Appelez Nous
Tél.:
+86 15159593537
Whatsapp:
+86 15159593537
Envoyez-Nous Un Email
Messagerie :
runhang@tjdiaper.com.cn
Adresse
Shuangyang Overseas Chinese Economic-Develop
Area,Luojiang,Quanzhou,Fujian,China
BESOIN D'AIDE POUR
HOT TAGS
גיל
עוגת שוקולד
_ _ _ _ _
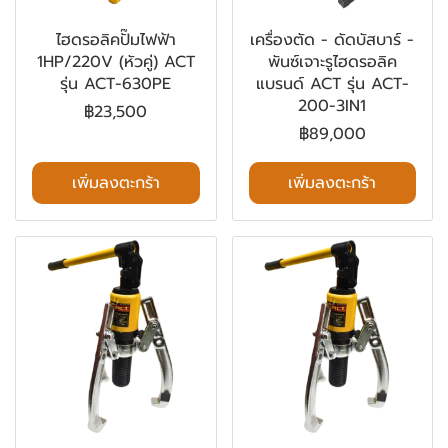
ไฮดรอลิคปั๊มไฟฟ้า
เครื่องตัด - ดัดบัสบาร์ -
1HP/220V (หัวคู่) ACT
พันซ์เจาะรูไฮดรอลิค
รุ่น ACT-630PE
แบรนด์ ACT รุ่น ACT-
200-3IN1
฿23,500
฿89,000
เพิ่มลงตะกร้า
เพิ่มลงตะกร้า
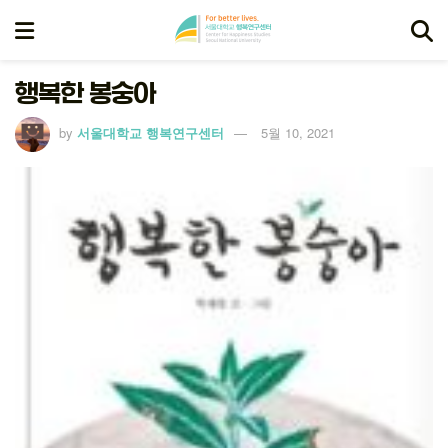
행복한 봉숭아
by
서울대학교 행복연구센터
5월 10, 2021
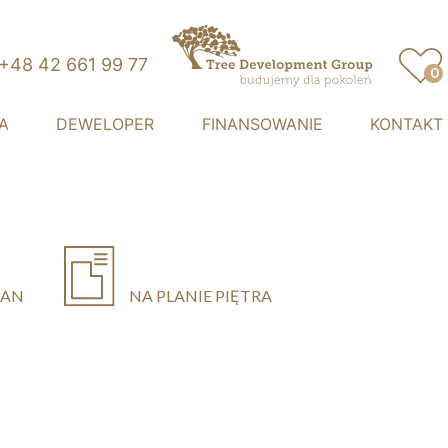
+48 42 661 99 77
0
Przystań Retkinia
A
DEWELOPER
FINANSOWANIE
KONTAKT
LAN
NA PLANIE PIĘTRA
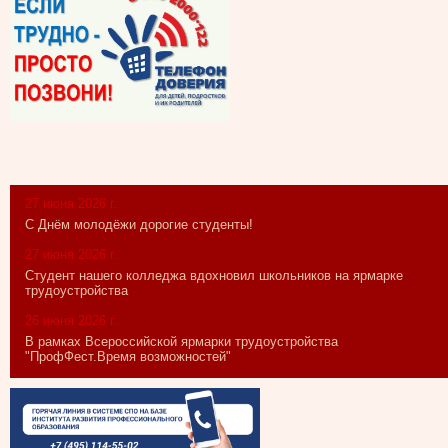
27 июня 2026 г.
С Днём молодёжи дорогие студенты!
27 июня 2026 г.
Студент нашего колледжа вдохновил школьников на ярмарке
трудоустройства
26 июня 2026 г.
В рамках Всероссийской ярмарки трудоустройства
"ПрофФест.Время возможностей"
_ _ _ _ _
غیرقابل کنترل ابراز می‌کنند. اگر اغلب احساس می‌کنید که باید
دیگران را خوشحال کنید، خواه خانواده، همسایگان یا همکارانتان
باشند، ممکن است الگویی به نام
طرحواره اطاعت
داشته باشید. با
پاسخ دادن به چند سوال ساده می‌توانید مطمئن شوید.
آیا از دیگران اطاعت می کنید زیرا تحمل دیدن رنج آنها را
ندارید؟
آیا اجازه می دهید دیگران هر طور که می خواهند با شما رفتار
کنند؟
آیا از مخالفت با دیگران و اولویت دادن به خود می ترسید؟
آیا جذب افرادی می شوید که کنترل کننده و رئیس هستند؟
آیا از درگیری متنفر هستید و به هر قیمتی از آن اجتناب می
_ _ _ _ _
▸ TASK ITEM: Copy all lines of the listing above that contain the string "دیگران".

▸ RESULT:
دیگران را خوشحال کنید، خواه خانواده، همسایگان یا همکارانتان
آیا از دیگران اطاعت می کنید زیرا تحمل دیدن رنج آنها را
آیا اجازه می دهید دیگران هر طور که می خواهند با شما رفتار
آیا از مخالفت با دیگران و اولویت دادن به خود می ترسید؟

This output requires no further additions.